What lines in the listing below hold the string "Published"? Please copy them out.

★ ★ ★

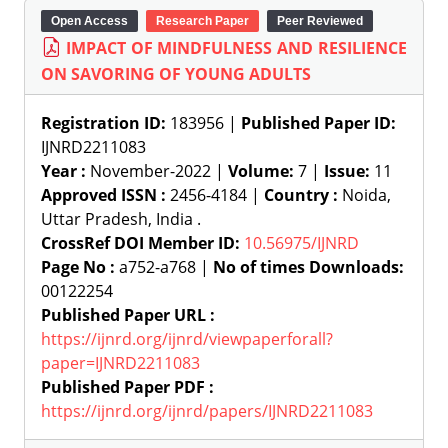
Open Access
Research Paper
Peer Reviewed
IMPACT OF MINDFULNESS AND RESILIENCE
ON SAVORING OF YOUNG ADULTS
Registration ID:
183956 |
Published Paper ID:
IJNRD2211083
Year :
November-2022 |
Volume:
7 |
Issue:
11
Approved ISSN :
2456-4184 |
Country :
Noida,
Uttar Pradesh, India .
CrossRef DOI Member ID:
10.56975/IJNRD
Page No :
a752-a768 |
No of times Downloads:
00122254
Published Paper URL :
https://ijnrd.org/ijnrd/viewpaperforall?
paper=IJNRD2211083
Published Paper PDF :
https://ijnrd.org/ijnrd/papers/IJNRD2211083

★ ★ ★

▸ Your solution
Published Paper ID:
Published Paper URL :
Published Paper PDF :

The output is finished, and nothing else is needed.